# What the paper studied Robert W. Fairlie and Jane Wu (UCLA) present a September 2026 NBER working paper titled "The Early Impacts of AI on Employment among Recent College Graduates." The authors use Current Population Survey (CPS) microdata to estimate whether the arrival of more widely used AI in workplaces produced detectable increases in unemployment among recent college graduates in June, July, and August 2026.
# Why recent college graduates The paper focuses on recent college graduates because changes in labor demand often first appear through reductions in hiring. Entry-level office tasks are relatively standardized, so the argument goes that firms could reduce new hiring for simpler roles rather than immediately laying off more experienced workers.
# Main findings Using multiple comparison groups and modeling approaches, the authors do not find evidence that unemployment rates for recent college graduates rose in summer 2026 relative to prior summers. They compare summer 2026 to the same months in earlier years and run difference-in-differences and event-study interaction specifications with two primary comparison groups: older college graduates and young workers without a college degree.
The paper also expands the usual unemployment definition to include people who report "wanting a job." Adding these "sidelined unemployed" raises the recent-graduate unemployment rate by nearly two percentage points, but even with this broader measure there is no statistically significant increase in summer 2026.

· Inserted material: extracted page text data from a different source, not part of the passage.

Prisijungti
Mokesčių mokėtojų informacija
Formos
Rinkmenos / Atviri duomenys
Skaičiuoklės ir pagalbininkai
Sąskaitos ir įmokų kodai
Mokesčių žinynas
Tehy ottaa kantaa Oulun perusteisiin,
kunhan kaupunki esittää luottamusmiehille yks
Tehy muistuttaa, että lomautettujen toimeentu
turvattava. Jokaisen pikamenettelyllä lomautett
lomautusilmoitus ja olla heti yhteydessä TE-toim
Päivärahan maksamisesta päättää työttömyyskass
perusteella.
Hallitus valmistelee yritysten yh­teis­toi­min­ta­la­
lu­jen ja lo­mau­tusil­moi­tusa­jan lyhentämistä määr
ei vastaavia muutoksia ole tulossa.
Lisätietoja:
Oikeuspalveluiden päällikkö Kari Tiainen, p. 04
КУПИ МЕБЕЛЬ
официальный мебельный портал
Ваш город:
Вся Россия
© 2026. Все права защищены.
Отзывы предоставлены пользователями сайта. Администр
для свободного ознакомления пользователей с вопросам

# Tests for AI exposure and remote work Beyond broad comparisons, the authors interact 2026 unemployment with occupational measures of AI exposure and remote-work availability. Results show some evidence of a positive relationship between higher relative unemployment and remote-work availability. The paper does not report a clear, consistent link between measured AI exposure and a relative rise in unemployment for recent graduates in summer 2026.
# How the authors approach timing The paper explicitly takes an agnostic approach to treatment timing, noting that 2026 might be the first year when AI use is widespread enough in workplaces to generate measurable impacts on recent college graduates. Their approach therefore searches for departures in summer 2026 without presuming a single, fixed treatment date.

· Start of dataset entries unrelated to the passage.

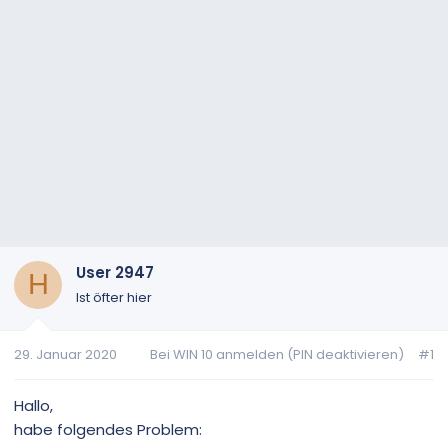
User 2947
H
Ist öfter hier
29. Januar 2020
Bei WIN 10 anmelden (PIN deaktivieren)
#1
Hallo,
habe folgendes Problem:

# Interpretation offered in the post Blog post summarizing the working paper (Conor Clarke) interprets the rough bottom line as "not that bad, so far." That phrasing signals that the paper finds no large, detectable displacement of recent graduates in the specific early-window it studies, while leaving open the possibility that dynamics could change later.
# Practical takeaway for readers The working paper provides an early, empirical check on concerns that AI would immediately and sharply reduce hiring of recent college graduates. For summer 2026, using CPS data and multiple comparison strategies, the paper finds no statistically significant spike in unemployment for that cohort. There are occupational patterns worth watching, particularly where remote work is common, but the aggregate early signal is limited.
# What to watch next Future research should track later months and different outcome measures (earnings, underemployment, sectoral hiring), and continue refining occupational measures of AI exposure. The paper establishes an early baseline against which later changes can be compared.